1o Les « affaires communes aux pays représentés dans le Reichsrath el aux pays de la couronne de Hongrie » se réduisaient à trois : relations extérieures, guerre et marine (sauf le vote des contingents et de la législation sur le service militaire), finances pour les dépenses communes. Elles étaient données à des ministres d'Empire responsables à la fois devant les parlements des deux États.

2o Les « affaires traitées d'après des principes communs à concerter (vereinbaren) de temps en temps » (commerce, douanes, monnaie, système militaire, législation industrielle), et la quote-part de chacun des deux États dans les dépenses communes, étaient réglées par les délégations des deux parlements. Les délégués, 60 par État (les deux tiers dans chaque État élus par la Chambre des députés), étaient convoqués chaque année alternativement dans les deux capitales, Vienne et Pesth. Ce n'était pas un parlement commun, c'étaient deux congrès de délégués envoyés avec des instructions pour voter, non pour discuter. Les deux délégations siégeaient séparément, délibéraient chacune dans sa langue, ne communiquaient que par des messages écrits; si elles ne parvenaient pas à se mettre d'accord, elles se réunissaient, mais pour voter seulement, sans débat. Les délégations ne votaient qu'un arrangement temporaire, sous forme d'un contrat conclu pour dix ans; puis chacun des parlements volait séparément les décisions, sous forme de deux séries de lois identiques dans les deux États.

Le premier contrat établit un régime de douanes commun, une banque, un système commun de monnaies (avec deux empreintes différentes) et de poids et mesures.
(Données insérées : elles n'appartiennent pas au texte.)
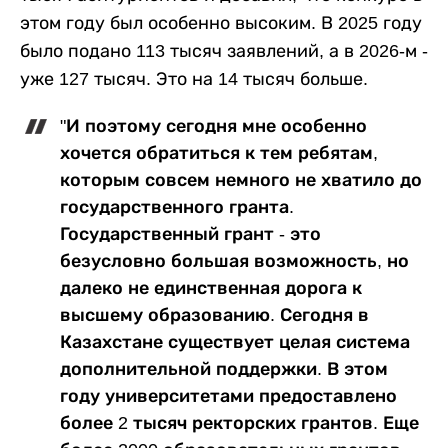
этом году был особенно высоким. В 2025 году
было подано 113 тысяч заявлений, а в 2026-м -
уже 127 тысяч. Это на 14 тысяч больше.
"И поэтому сегодня мне особенно
хочется обратиться к тем ребятам,
которым совсем немного не хватило до
государственного гранта.
Государственный грант - это
безусловно большая возможность, но
далеко не единственная дорога к
высшему образованию. Сегодня в
Казахстане существует целая система
дополнительной поддержки. В этом
году университетами предоставлено
более 2 тысяч ректорских грантов. Еще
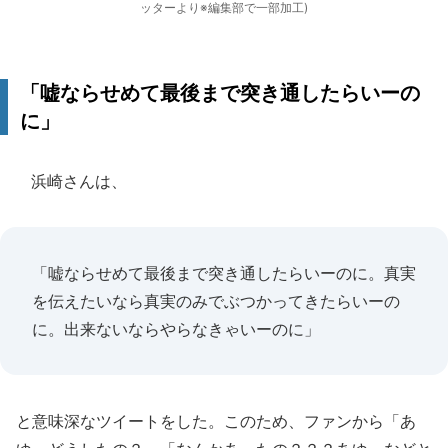
ッターより※編集部で一部加工)
「嘘ならせめて最後まで突き通したらいーの
に」
浜崎さんは、
「嘘ならせめて最後まで突き通したらいーのに。真実
を伝えたいなら真実のみでぶつかってきたらいーの
に。出来ないならやらなきゃいーのに」
と意味深なツイートをした。このため、ファンから「あ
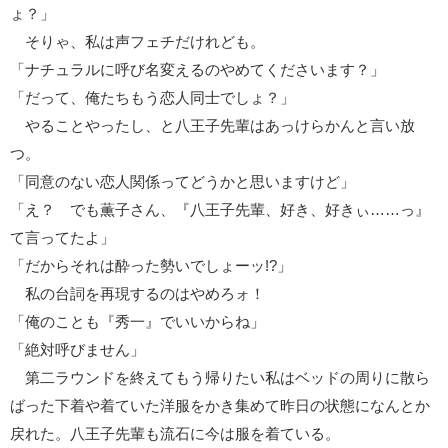
ょ？」
そりゃ、私は声フェチだけれども。
「ナチュラルに呼び名変えるのやめてくださいます？」
「だって、俺たちもう恋人同士でしょ？」
やることやったし、と八王子先輩はあっけらかんと言い放
つ。
「同意のない恋人関係ってどうかと思いますけど」
「え？ でも薫子さん、『八王子先輩、好き、好きぃ……っ』
て言ってたよ」
「だからそれは酔った勢いでしょーッ!?」
私の台詞を再現するのはやめろォ！
「俺のことも『秀一』でいいからね」
「絶対呼びません」
第二ラウンドを終えてもう帰りたい私はベッドの周りに散ら
ばった下着や着ていた洋服をかき集めて昨日の状態になんとか
戻れた。八王子先輩も流石に今は服を着ている。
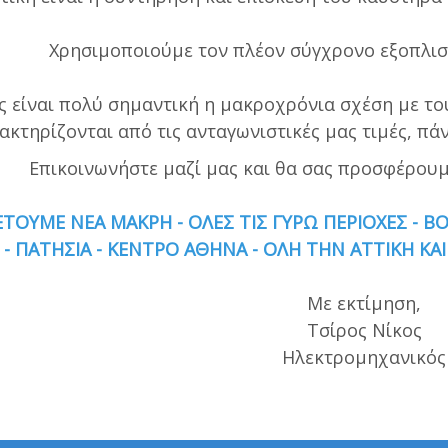
Χρησιμοποιούμε τον πλέον σύγχρονο εξοπλισ
ς είναι πολύ σημαντική η μακροχρόνια σχέση με του
ακτηρίζονται από τις ανταγωνιστικές μας τιμές, πά
Επικοινωνήστε μαζί μας και θα σας προσφέρου
ΤΟΥΜΕ ΝΕΑ ΜΑΚΡΗ - ΟΛΕΣ ΤΙΣ ΓΥΡΩ ΠΕΡΙΟΧΕΣ - Β
 - ΠΑΤΗΣΙΑ - ΚΕΝΤΡΟ ΑΘΗΝΑ - ΟΛΗ ΤΗΝ ΑΤΤΙΚΗ 
Με εκτίμηση,
Τσίρος Νίκος
Ηλεκτρομηχανικός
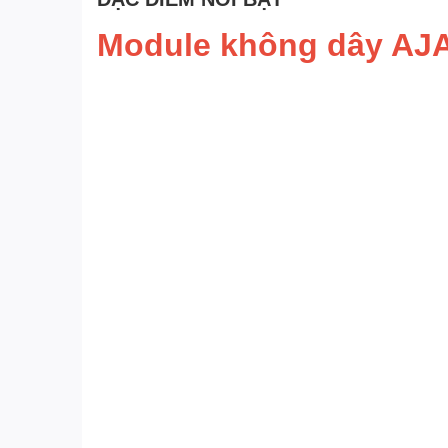
Module không dây AJA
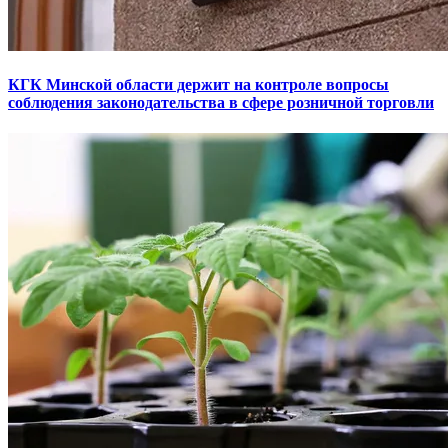
КГК Минской области держит на контроле вопросы
соблюдения законодательства в сфере розничной торговли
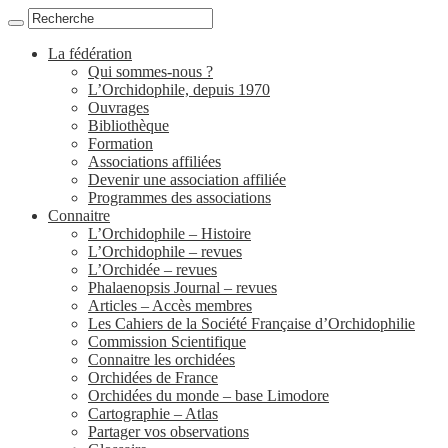
La fédération
Qui sommes-nous ?
L’Orchidophile, depuis 1970
Ouvrages
Bibliothèque
Formation
Associations affiliées
Devenir une association affiliée
Programmes des associations
Connaitre
L’Orchidophile – Histoire
L’Orchidophile – revues
L’Orchidée – revues
Phalaenopsis Journal – revues
Articles – Accès membres
Les Cahiers de la Société Française d’Orchidophilie
Commission Scientifique
Connaitre les orchidées
Orchidées de France
Orchidées du monde – base Limodore
Cartographie – Atlas
Partager vos observations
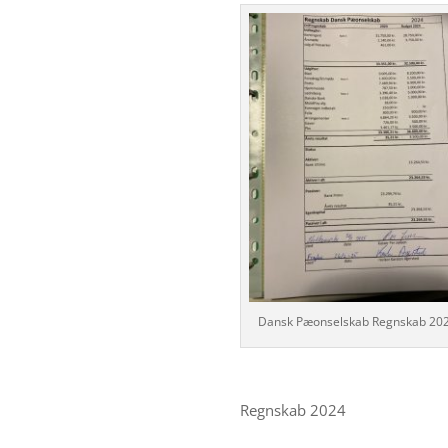
Dansk Pæonselskab Regnskab 20
Regnskab 2024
Il partagea la dette antérieure et les dépenses pour l'avenir; la Hongrie n'en prit que 30 pour 100.

Ce régime était une création sans précédent, que les théoriciens ne surent comment définir. Ce n'était pas un État fédéraliste comme l'Allemagne du Nord. Toute la vie économique restait en dehors du règlement perpétuel; la communauté économique entre les deux États, établie par un accord temporaire à courte échéance, devait être remise en question périodiquement; il dépendait de chacun des deux parlements de rompre l'union douanière, de détruire la banque, l'unité de législation économique et même l'unité de mesures. Il n'y avait de permanente que l'union diplomatique et militaire. Encore n'est-elle pas perpétuelle. L'union a été conclue non entre les deux États, mais entre chacun d'eux et la

dynastie actuelle; si la famille de Lorraine s'éteignait, l'union cesserait, la Hongrie redeviendrait un royaume électif.

Les Constitutions libérales de

1867.

Dans chacun des

deux États le compromis fut accompagné d'un rétablissement de la Constitution et de la représentation élective.

La Hongrie revint à la constitution de 1848, révisée selon la demande du roi, qui reçut le droit de choisir tous les ministres. C'était une constitution très libérale, analogue à la constitution belge et jurée par le roi. Elle garantissait toutes les libertés privées et politiques. Elle donnait le pouvoir exécutif à un ministère responsable, le pouvoir législatif à la Diète formée de deux Chambres. La Chambre des magnats restait aristocratique, composée surtout de seigneurs héréditaires (plus de 800 membres. La Chambre des députés qui devenait en fait l'assemblée principale, se composait de députés élus au scrutin public par un système de suffrage très large, avec un cens bas et des capacités très étendues.

En Autriche, la constitution de 1861 modifiée par les « lois fondamentales d'État » de 1867 devint aussi une constitution libérale et parlementaire. La loi « sur les droits généraux des citoyens >> proclama l'égalité, suivant la formule révolutionnaire : « Tous les citoyens sont égaux devant la loi; les emplois publics sont également accessibles à tous. » Elle reconnut les libertés privées et politiques suivant les formules libérales. Pour rassurer les nations non allemandes on proclama l'égalité des langues et des nationalités.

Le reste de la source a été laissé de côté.